An dieser Stelle muß man an den Beginn des »Dekalogs«, der Zehn Gebote,
denken, wo geschrieben steht: »Ich bin Jahwe, dein Gott, der dich aus Ägypten
geführt hat, aus dem Sklavenhaus. Du sollst neben mir keine anderen Götter
haben« (Ex 20,2–3). Hier finden wir den Sinn des dritten Grundelements
von Fronleichnam: sich in Anbetung vor dem Herrn niederknien. Den Gott
Jesu Christi anzubeten, der sich aus Liebe zum gebrochenen Brot gemacht hat, ist
das wirksamste und radikalste Heilmittel gegen die Götzendienste von gestern und
heute. Das Niederknien vor der Eucharistie ist Bekenntnis der Freiheit: Wer sich
vor Jesus niederkniet, kann und darf sich vor keiner noch so starken irdischen
Macht niederwerfen. Wir Christen knien nur vor dem Allerheiligsten Sakrament,
weil wir wissen und glauben, daß in ihm der einzige wahre Gott gegenwärtig ist,
der die Welt geschaffen und so sehr geliebt hat, daß er seinen einzigen Sohn
hingab (vgl. Joh 3,16). Wir beugen uns vor einem Gott, der sich zuerst
zum Menschen herabgebeugt hat, als barmherziger Samariter, um ihm zu helfen und
ihm das Leben wiederzugeben, und der vor uns niederkniete, um uns die
schmutzigen Füße zu waschen. Den Leib Christi anzubeten, heißt glauben, daß in
jenem Stück Brot wirklich Christus ist, der dem Leben wahren Sinn gibt – dem
unendlichen Universum ebenso wie dem kleinsten Geschöpf, der ganzen
Menschheitsgeschichte wie dem kürzesten Leben. Die Anbetung ist Gebet, das die
eucharistische Feier und Gemeinschaft verlängert und von dem sich die Seele
weiter nährt: Sie nährt sich von Liebe, Wahrheit, Frieden; sie nährt sich von
Hoffnung, weil derjenige, vor dem wir uns niederwerfen, uns nicht richtet, uns
nicht zerbricht, sondern uns befreit und verwandelt.
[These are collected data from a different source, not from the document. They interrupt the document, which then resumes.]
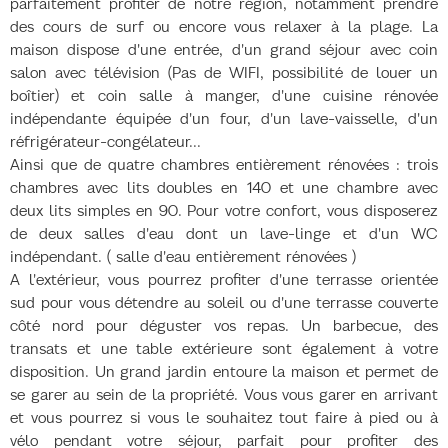
parfaitement profiter de notre région, notamment prendre
des cours de surf ou encore vous relaxer à la plage. La
maison dispose d'une entrée, d'un grand séjour avec coin
salon avec télévision (Pas de WIFI, possibilité de louer un
boîtier) et coin salle à manger, d'une cuisine rénovée
indépendante équipée d'un four, d'un lave-vaisselle, d'un
réfrigérateur-congélateur...
Ainsi que de quatre chambres entièrement rénovées : trois
chambres avec lits doubles en 140 et une chambre avec
deux lits simples en 90. Pour votre confort, vous disposerez
de deux salles d'eau dont un lave-linge et d'un WC
indépendant. ( salle d'eau entièrement rénovées )
A l'extérieur, vous pourrez profiter d'une terrasse orientée
sud pour vous détendre au soleil ou d'une terrasse couverte
côté nord pour déguster vos repas. Un barbecue, des
transats et une table extérieure sont également à votre
disposition. Un grand jardin entoure la maison et permet de
se garer au sein de la propriété. Vous vous garer en arrivant
et vous pourrez si vous le souhaitez tout faire à pied ou à
vélo pendant votre séjour, parfait pour profiter des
Das Sich-Versammeln, das gemeinsame Gehen, das Anbeten erfüllt uns daher mit
Freude. Während wir uns die Gebetshaltung Mariens zu eigen machen, derer wir in
diesem Monat Mai besonders gedenken, beten wir für uns und für alle; wir beten
für jeden Menschen, der auf dieser Erde lebt, damit er dich, Vater, und den, den
du gesandt hast, Jesus Christus, erkennen und so das Leben in Fülle haben kann.
Amen.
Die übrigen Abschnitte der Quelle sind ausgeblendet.